▶ _The task_:
Retype exactly the lines from the line with "Oldendorf 2444, * 3.1.17" to the end of the data, keeping both boundary lines.
Data to examine START
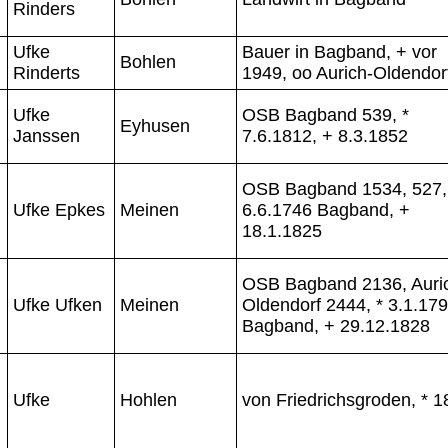
Rinders
Ufke
Bauer in Bagband, + vor
Bohlen
Rinderts
1949, oo Aurich-Oldendor
Ufke
OSB Bagband 539, *
Eyhusen
Janssen
7.6.1812, + 8.3.1852
OSB Bagband 1534, 527,
Ufke Epkes
Meinen
6.6.1746 Bagband, +
18.1.1825
OSB Bagband 2136, Auri
Ufke Ufken
Meinen
Oldendorf 2444, * 3.1.17
Bagband, + 29.12.1828
Ufke
Hohlen
von Friedrichsgroden, *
Data to examine END
▶ _Answer to this problem_:
Oldendorf 2444, * 3.1.17
Bagband, + 29.12.1828
Ufke
Hohlen
von Friedrichsgroden, *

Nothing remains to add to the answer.